Histogram with Normal Curve:
Choose to display a histogram with a normal curve for each variable

Boxplot of data:
Choose to display a boxplot for each variable

Options: Choose the options you want.

oExclude missing values: Check to excludes rows that have missing values.

oInverted Bar: Check to reverse the axes.

Options

Hypothesized mean:
Enter the test mean µ0

Standard deviation:
Enter the value for the population standard deviation.

Alternative Hypothesis:
Enter Two-sided, Upper One-sided, or Lower One-sided. If you choose an One-sided hypothesis test, an upper or lower confidence bound will be constructed, respectively, rather than a confidence interval.

Confidence Level:
Enter the level of confidence desired. Enter any number between 0 and 100. Entering 90 will result in a 90% confidence interval. The default is 95%.

### Example

This data set was collected by Bob Zarr of NIST in January, 1990 from a heat flow meter calibration and stability analysis. The response variable is a calibration factor.

The motivation for studying this data set is to illustrate a well-behaved process where the underlying assumptions hold and the process is in statistical control.

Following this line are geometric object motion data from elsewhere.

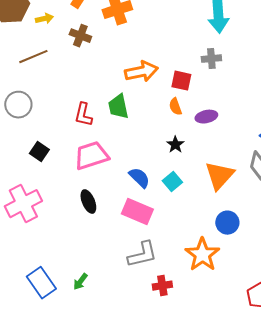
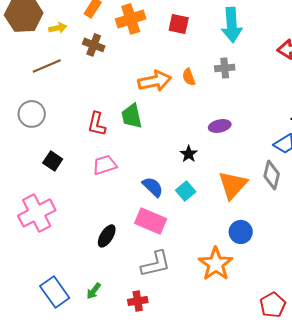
red square: (181, 81) -> (179, 24), moved
orange semicircle: (175, 107) -> (189, 77), moved
pink trapezoid: (91, 156) -> (105, 165), size x0.7
black ellipse: (88, 202) -> (107, 236), moved, turned 55
red cross: (162, 286) -> (138, 301), moved

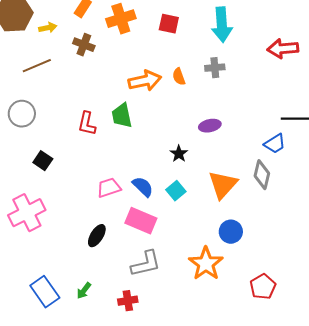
pink trapezoid: (105, 165) -> (109, 188), moved
red pentagon: (273, 305) -> (263, 287), moved

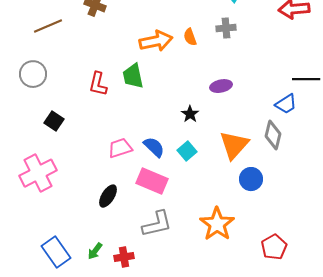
blue circle: (231, 232) -> (251, 179), moved
red cross: (128, 301) -> (124, 257), moved

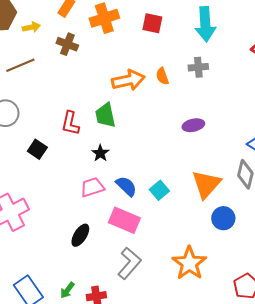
black star: (190, 114) -> (100, 153), moved
black square: (54, 121) -> (37, 149), moved
gray L-shape: (157, 224) -> (129, 263), turned -36

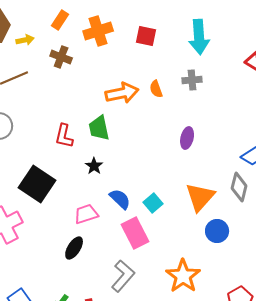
purple ellipse: (193, 125) -> (187, 138), turned -65
black square: (37, 149) -> (37, 184), moved, size x1.8
pink trapezoid: (92, 187) -> (86, 214), moved
pink rectangle: (124, 220) -> (135, 233), moved, turned 40

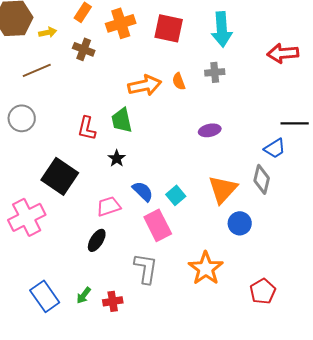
red square: (146, 36) -> (169, 28), size x1.4
purple ellipse: (187, 138) -> (210, 130), turned 65
gray L-shape: (123, 276) -> (146, 268), turned -32

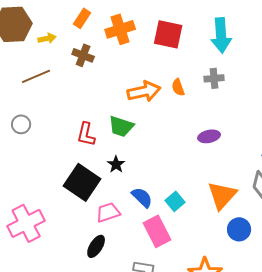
gray circle: (22, 118) -> (21, 124), size x0.7
green trapezoid: (122, 120) -> (121, 126), turned -60
black square: (60, 176) -> (82, 182), moved

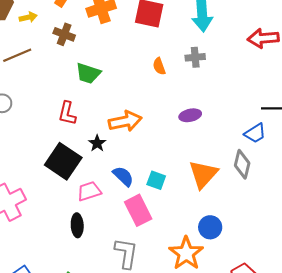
orange arrow: (144, 91) -> (125, 121), moved
green trapezoid: (121, 126) -> (88, 73), moved
cyan square: (175, 201) -> (156, 180), turned -30
blue circle: (239, 229) -> (210, 227), moved
black ellipse: (96, 246) -> (77, 225), turned -35

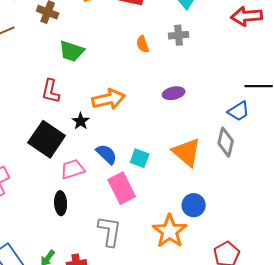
orange triangle: (203, 174) -> (187, 152), turned -32

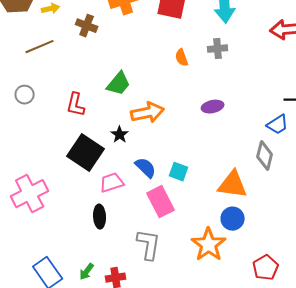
green trapezoid: (72, 51) -> (119, 84), moved, turned -68
red L-shape: (51, 91) -> (76, 105), moved
orange triangle: (187, 152) -> (233, 185), moved, turned -32

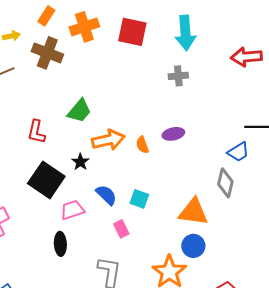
brown cross: (87, 26) -> (47, 53), size x1.4
orange semicircle: (182, 58) -> (142, 145), moved
pink rectangle: (161, 202) -> (121, 229), size x0.6

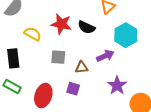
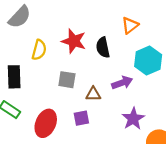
black semicircle: (86, 27) -> (103, 47), turned 48
yellow semicircle: (33, 34) -> (39, 50), turned 72
purple square: (73, 89) -> (81, 118), turned -32

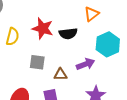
black semicircle: (103, 47) -> (68, 34), turned -84

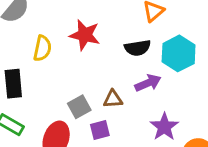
black semicircle: (68, 34) -> (138, 48), moved
gray square: (37, 62) -> (79, 107), moved, turned -35

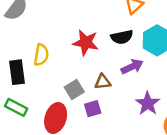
red star: (85, 35) -> (86, 43), moved
yellow semicircle: (42, 48) -> (41, 55), moved

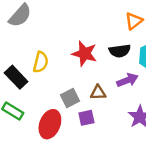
black rectangle: (17, 72) -> (16, 77), turned -40

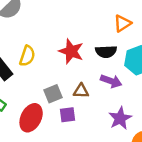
purple arrow: (127, 80) -> (111, 81), turned 36

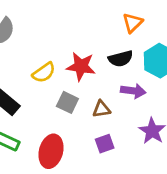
yellow semicircle: (27, 56) -> (44, 73), moved, turned 48
gray square: (53, 94) -> (67, 102), moved, turned -30
purple square: (68, 115) -> (105, 144), moved

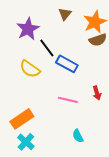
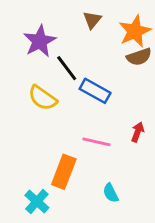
red arrow: (97, 93) -> (138, 132), turned -144
orange rectangle: (22, 119) -> (64, 172), moved, turned -35

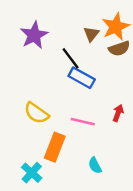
brown triangle: (92, 20) -> (91, 34), moved
black line: (67, 68) -> (71, 58), moved
yellow semicircle: (43, 98) -> (37, 113), moved

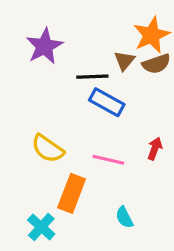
brown triangle: (91, 34) -> (124, 61), moved
black line: (71, 58) -> (92, 77), turned -55

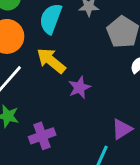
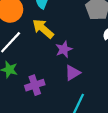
purple triangle: (122, 129) -> (73, 73), moved

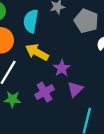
purple cross: (35, 85) -> (45, 92), moved

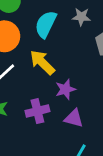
purple triangle: (75, 89) -> (74, 118), turned 42

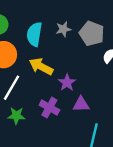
gray star: (81, 17) -> (63, 29), moved
purple cross: (37, 111) -> (49, 107), turned -30

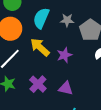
purple star: (67, 83) -> (64, 55), moved

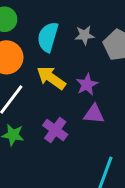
purple triangle: (66, 88) -> (94, 114), moved

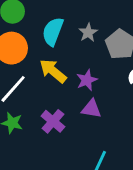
gray star: (85, 35) -> (88, 32), turned -30

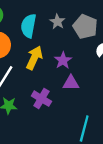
yellow arrow: (53, 71) -> (34, 58), turned 85

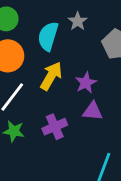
gray star: (57, 22) -> (78, 21), moved
purple cross: (41, 99) -> (55, 127), turned 30

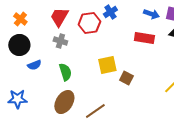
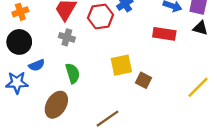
orange cross: (20, 19) -> (20, 12), turned 32
blue star: (17, 99) -> (17, 83), moved
brown ellipse: (64, 102) -> (56, 105), moved

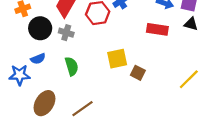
black circle: (19, 42) -> (40, 28), moved
brown ellipse: (56, 105) -> (44, 103), moved
brown line: (107, 119) -> (82, 109), moved

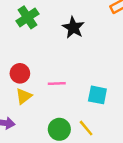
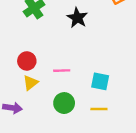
yellow line: (86, 128) -> (99, 109), moved, turned -49
green circle: (59, 129) -> (64, 103), moved

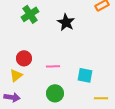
yellow triangle: (30, 83) -> (16, 75), moved
yellow line: (99, 109) -> (101, 98), moved

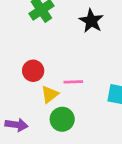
yellow triangle: (16, 75) -> (50, 94), moved
green circle: (55, 93) -> (62, 119), moved

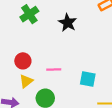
yellow triangle: (50, 94) -> (26, 81), moved

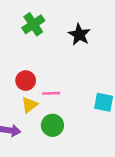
pink line: (54, 69) -> (51, 93), moved

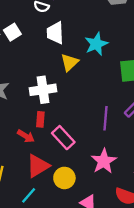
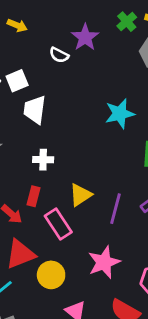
white trapezoid: (55, 33) -> (35, 110), moved
yellow triangle: (70, 62) -> (80, 195), moved
white cross: (43, 90) -> (43, 160), size x0.6

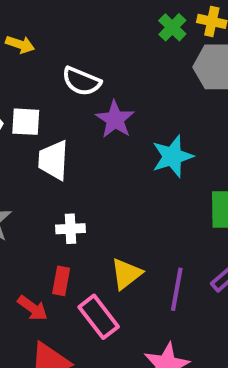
purple star: (85, 37) -> (115, 119), moved
white semicircle: (59, 55) -> (81, 81), size x1.4
white square: (17, 81) -> (26, 122), turned 30

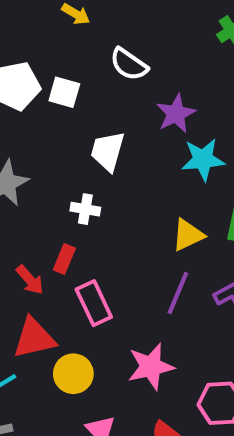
purple star: (115, 119) -> (176, 114), moved
white trapezoid: (53, 160) -> (108, 151), moved
yellow triangle: (126, 274) -> (188, 235), moved

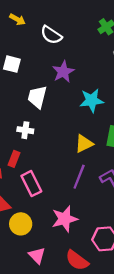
white semicircle: (129, 64) -> (51, 35), moved
purple star: (176, 114) -> (63, 72), moved

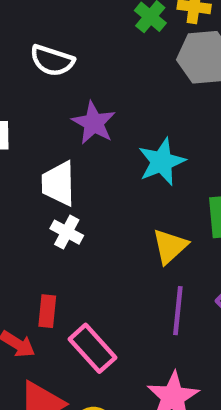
white cross: (25, 130) -> (67, 232), moved, turned 35

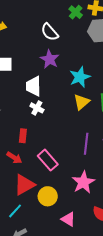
white semicircle: (52, 60) -> (50, 32), moved, turned 30
yellow triangle: (170, 246) -> (82, 102), moved
red rectangle: (47, 311) -> (23, 136), moved

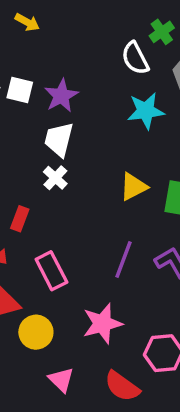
white semicircle: (50, 32) -> (135, 58), moved
purple star: (50, 59) -> (61, 96), moved
cyan star: (80, 77) -> (146, 111), moved

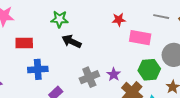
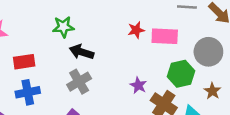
red star: (119, 20) -> (136, 30), moved
blue cross: (38, 69) -> (28, 92), moved
gray cross: (89, 77) -> (79, 82), moved

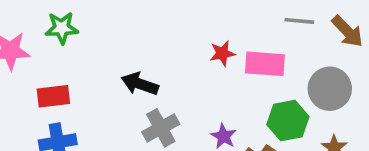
green star: (63, 27) -> (62, 28), moved
gray cross: (79, 82) -> (161, 128), moved

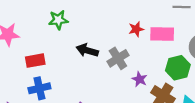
green star: (62, 28) -> (58, 20), moved
gray cross: (161, 128) -> (118, 58), moved

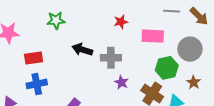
red star: (136, 29) -> (121, 22), moved
gray cross: (118, 58) -> (111, 58), turned 30
purple star: (140, 79) -> (121, 82), moved

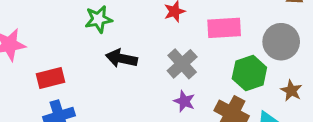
green star: (56, 20) -> (99, 19), moved
gray cross: (111, 58) -> (182, 64), moved, turned -36

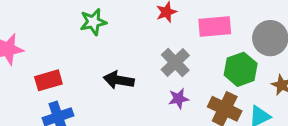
black arrow: (121, 58) -> (119, 80), moved
purple star: (184, 101) -> (179, 99), turned -30

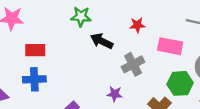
black arrow: (119, 80) -> (102, 41), moved
purple star: (179, 99) -> (115, 94), moved

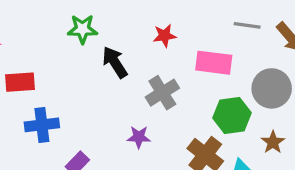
black arrow: (102, 41) -> (115, 62), turned 35
blue cross: (34, 79) -> (42, 125), moved

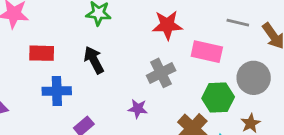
red star: (165, 36) -> (167, 25), size x1.5
black arrow: (115, 62) -> (94, 60), moved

1.Open the DataBook compare.vstz

2.Select the sheet zarr13

3.Choose the tab Statistics, the group Basic Statistics and the command 1-Sample Z

4.Select group Samples in columns

5.In Sample, select Calib.

6.Click Options page. In Hypothesized mean, enter 9.265. In Standard deviation, enter 0.02.

7.Click OK

Report window output

One-Sample Z Test

Test of mu = 9.265 vs not = 9.265

The assumed standard deviation = 0.02

alternative hypothesis: true mean is not equal to 9.265

N    Mean   StDev  SE Mean  95% Conf Interval   z-Stat   Proba  Alt Hypothesis

Calib  195  9.2615  0.0228   0.0014   [9.2587; 9.2643]  -2.4711  0.0135          Accept

Interpreting the results

The test statistic, Z, for testing if the population mean equals 9.265 is -2.4711. The p-value, or the probability of rejecting the null hypothesis when it is true, is 0.0135. This is called the attained significance level, p-value, or attained α of the test. Because the p-value of 0.0135 is smaller than commonly chosen α-levels, there is significant evidence that μ is not equal to 9.265, so you can reject the null hypothesis in favor of μ not being 9.265.